▶ Dataset excerpt
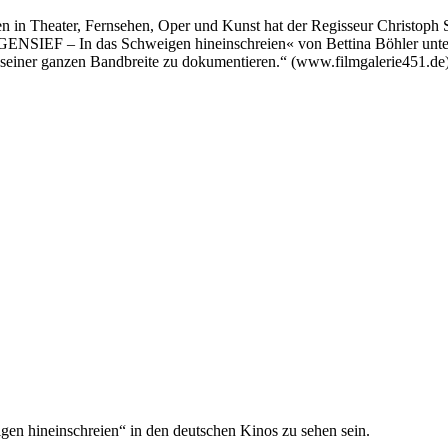
n in Theater, Fernsehen, Oper und Kunst hat der Regisseur Christoph S
ENSIEF – In das Schweigen hineinschreien« von Bettina Böhler unter
in seiner ganzen Bandbreite zu dokumentieren.“ (www.filmgalerie451.de
gen hineinschreien“ in den deutschen Kinos zu sehen sein.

▶ Exercise
Retype the data word for word, please, and keep the images out.

▶ Written response
n in Theater, Fernsehen, Oper und Kunst hat der Regisseur Christoph S
ENSIEF – In das Schweigen hineinschreien« von Bettina Böhler unter
in seiner ganzen Bandbreite zu dokumentieren.“ (www.filmgalerie451.de
gen hineinschreien“ in den deutschen Kinos zu sehen sein.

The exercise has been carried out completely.